Sarah Hill (’08) has been working at a vintage clothing boutique in Chelsea since graduating from NYU Law School two years ago. Says Sarah, “In this economy, I’m just happy to have a job!”
Marcus Jenson (’08) and Leah McElroy (’09) recently tied the knot in Amagansett. The pair chose to eschew the quirky trappings of a modern wedding because “everything’s been done before. At this point, serving drinks in mason jars and getting your friend ordained online is as performative as a traditional wedding. There’s no way to have a wedding without living a cliché so we decided to take it to its logical extreme and had a wedding about having a wedding. Every now and then we would break the fourth wall during the ceremony, turning to the audience to comment on how weird it all is, just to jolt people out of their complacency,” says Jenson.
Andrew Lawson (’08) and John Winthrop (’08) co-founded LoBru, a non-profit organization that offers micro-loans to microbreweries in the Central African Republic. Their next big venture is setting up an artisanal micro-coffee scene in CAP, in the hope of letting locals know that it doesn’t just have to be about Kenyan beans.
Also working overseas is Wendy Nickerson (’08), who moved to Glasgow to teach English as a Second Language. Living in a foreign country has led Wendy to build her entire social life around alumni gatherings.
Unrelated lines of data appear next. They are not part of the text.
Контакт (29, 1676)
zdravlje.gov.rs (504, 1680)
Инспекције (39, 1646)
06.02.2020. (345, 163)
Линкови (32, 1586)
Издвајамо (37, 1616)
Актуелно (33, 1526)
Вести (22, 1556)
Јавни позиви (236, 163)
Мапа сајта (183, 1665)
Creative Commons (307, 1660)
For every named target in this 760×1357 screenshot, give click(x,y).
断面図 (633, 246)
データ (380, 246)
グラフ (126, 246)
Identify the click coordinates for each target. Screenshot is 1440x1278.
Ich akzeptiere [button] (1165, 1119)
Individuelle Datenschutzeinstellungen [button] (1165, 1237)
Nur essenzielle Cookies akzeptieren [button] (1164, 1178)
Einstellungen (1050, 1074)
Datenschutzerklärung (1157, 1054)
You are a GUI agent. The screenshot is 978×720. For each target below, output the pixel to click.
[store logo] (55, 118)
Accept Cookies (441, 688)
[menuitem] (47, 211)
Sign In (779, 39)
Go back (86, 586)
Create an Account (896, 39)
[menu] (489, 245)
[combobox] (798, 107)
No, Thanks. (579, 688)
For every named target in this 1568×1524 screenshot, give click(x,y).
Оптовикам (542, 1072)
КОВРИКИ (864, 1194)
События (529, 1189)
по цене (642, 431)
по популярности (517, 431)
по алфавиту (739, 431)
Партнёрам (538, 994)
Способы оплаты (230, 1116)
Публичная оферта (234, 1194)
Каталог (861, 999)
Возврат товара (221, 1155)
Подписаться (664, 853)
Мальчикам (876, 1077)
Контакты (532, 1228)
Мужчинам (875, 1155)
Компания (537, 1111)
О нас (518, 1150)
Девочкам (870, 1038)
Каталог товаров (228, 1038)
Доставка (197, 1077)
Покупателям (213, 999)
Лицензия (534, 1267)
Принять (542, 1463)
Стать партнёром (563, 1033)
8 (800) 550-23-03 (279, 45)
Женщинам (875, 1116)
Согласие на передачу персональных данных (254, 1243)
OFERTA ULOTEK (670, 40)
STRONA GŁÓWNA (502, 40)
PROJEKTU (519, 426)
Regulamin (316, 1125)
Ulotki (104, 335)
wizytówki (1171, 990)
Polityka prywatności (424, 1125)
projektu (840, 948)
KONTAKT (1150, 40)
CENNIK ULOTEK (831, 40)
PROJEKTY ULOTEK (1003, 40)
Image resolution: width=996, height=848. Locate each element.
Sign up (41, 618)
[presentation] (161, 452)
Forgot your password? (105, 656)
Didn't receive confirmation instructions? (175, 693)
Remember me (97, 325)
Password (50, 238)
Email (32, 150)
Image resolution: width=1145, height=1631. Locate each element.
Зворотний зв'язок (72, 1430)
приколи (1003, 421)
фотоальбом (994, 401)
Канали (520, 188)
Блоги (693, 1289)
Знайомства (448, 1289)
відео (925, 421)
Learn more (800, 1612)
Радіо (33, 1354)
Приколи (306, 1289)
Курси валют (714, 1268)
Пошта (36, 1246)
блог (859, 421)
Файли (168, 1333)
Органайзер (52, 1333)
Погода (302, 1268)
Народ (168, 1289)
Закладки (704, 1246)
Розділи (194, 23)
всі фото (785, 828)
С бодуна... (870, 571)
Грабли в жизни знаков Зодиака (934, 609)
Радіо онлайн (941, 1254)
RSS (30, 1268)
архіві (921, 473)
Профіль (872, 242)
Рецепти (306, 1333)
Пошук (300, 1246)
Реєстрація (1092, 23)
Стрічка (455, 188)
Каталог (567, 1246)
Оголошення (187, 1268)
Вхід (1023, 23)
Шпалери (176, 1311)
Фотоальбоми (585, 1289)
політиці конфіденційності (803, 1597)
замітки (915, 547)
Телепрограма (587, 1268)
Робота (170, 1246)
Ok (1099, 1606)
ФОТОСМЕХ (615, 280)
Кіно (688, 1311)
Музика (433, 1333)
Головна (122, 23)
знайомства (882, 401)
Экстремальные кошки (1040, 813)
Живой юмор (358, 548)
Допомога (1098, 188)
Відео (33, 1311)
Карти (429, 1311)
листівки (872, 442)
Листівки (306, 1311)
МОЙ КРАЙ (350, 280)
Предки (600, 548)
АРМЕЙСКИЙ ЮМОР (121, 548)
Lindsey Fallbrook (’08) joined the workforce as a publishing assistant shortly after graduation but found working in an office too awkward, and was so flustered by all social interactions outside of the campus bubble that she’s been confined to her bed for the past six months. She’s using the downtime (and her philosophy degree) to reread Being and Time.
Will Stephens (’08) says, “Hi Everyone! No prizes for guessing that I got into comedy after graduation. You can catch me at one of my indie improv shows around the city on weekends or performing stand-up for my high-school English class in Canarsie five days a week. Okay, fine, prizes for everyone then. I’m a nice guy.”
Like many of his classmates, Dave Wilkerson (’08) chose to steer clear of the soaring NYC rental market and moved home to live with his parents after graduation. When his parents lost their house to foreclosure in 2009, the whole family moved in with his parents’ parents, who are living in a home originally built by Dave’s great-great-grandparents. He and his partner Ruth Wilkerson (’07) (nee Economopoulos) just welcomed their first child, a healthy baby boy named Corduroy. Now there are four generations of Wilkersons living under the same roof. Dave adds, “Our living situation would make for a hilarious sitcom. I’m just sayin’…” We’ll be on the lookout for that one, Dave!
Bobby Buckley (’08) saw graduating in a poor economic climate as a blessing in disguise. He decided to take some time off before finding a job to travel around the world and just live. On returning to New York last year, he began working at his father’s investment company. Bobby writes, “If I hadn’t graduated when I did, I might not have had the opportunity to broaden my horizons and who knows what kind of person I would be?”
Stuart Hauser (’08) resides in Williamsburg and has been profiled in New York Times trend pieces a record thirteen times since graduating. To date, he has abandoned the beekeeping, microbrewing, letterpress printing, apartment dwelling and numerous other pursuits that won him so much media attention. He is now terrified of leaving his bed, or even making plans to do so, lest a stray Times journalist overhear him and attempt to write a trend piece about how young Brooklynites are hosting limbo parties during the summer solstice. (Update: Please don’t publish that last bit. I’m afraid there may be some Style scribes among the alumni.)
In an attempt to recapture the joys of her pre-internet childhood, Alison Quill (’08) channeled her nineties nostalgia into a spec script for a Party of Five film, which she is currently shopping around. Interested buyers can message her on her pager.
Like many others from the class of 2008, Aparna Shetty (’08) became paralyzed by self-awareness after graduation and worried that contributing to this publication would send her on a downward spiral into meta-selfhood. She is currently bedridden. Aparna is one of the lucky few to be completely unaffected by — and even unaware of — the economic downturn.